Comparing week on week my plastic use confirmed what I had anticipated. And I needed that stark visual to swallow. If that’s the volume of plastic I saved in a week, what could I do in a year? What if I could encourage someone else to make even one or two of these swaps, like the Studio Republic team encouraged me?
I’d become hyper aware of the materials in my day to day routine which had previously been the norm. The cotton buds, the shampoo, the face wash which was also laced with microbeads, the cellophane around my fresh fruit. I even found a ‘recipe’ for making vegan-leather ticket holders for train tickets, which are made out of dried mushrooms in case you were curious.
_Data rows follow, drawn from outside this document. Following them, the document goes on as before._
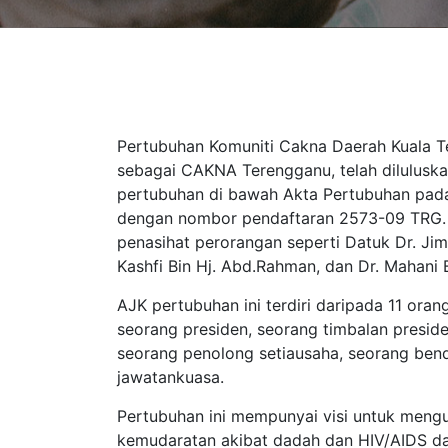
Pertubuhan Komuniti Cakna Daerah Kuala T
sebagai CAKNA Terengganu, telah dilulusk
pertubuhan di bawah Akta Pertubuhan pad
dengan nombor pendaftaran 2573-09 TRG.
penasihat perorangan seperti Datuk Dr. Ji
Kashfi Bin Hj. Abd.Rahman, dan Dr. Mahani
AJK pertubuhan ini terdiri daripada 11 ora
seorang presiden, seorang timbalan preside
seorang penolong setiausaha, seorang bend
jawatankuasa.
Pertubuhan ini mempunyai visi untuk meng
kemudaratan akibat dadah dan HIV/AIDS da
Day seven simply had me reflect, while nursing a diet soda in it’s convenient can. Sure I may only be one person, and my individual impact minimal. But this wasn’t about me. This was about being part of the change, part of the revolution, part of our rebuilding of the future.
This tiny choices mean so much in the long run. The more I became aware of the plastic problem, the greater the guilt weighed heavily on my mind. It was a relief to know that I had at least not contributed to the issue, even better if I could stop another. The bottles on the street I’d previously seen, I’d pick up and put in the recycling. Those in my social circle were also adapting to the minor shifts in our routine behaviour. After all, that’s all it was.
A pretty destructive routine which we can change – now.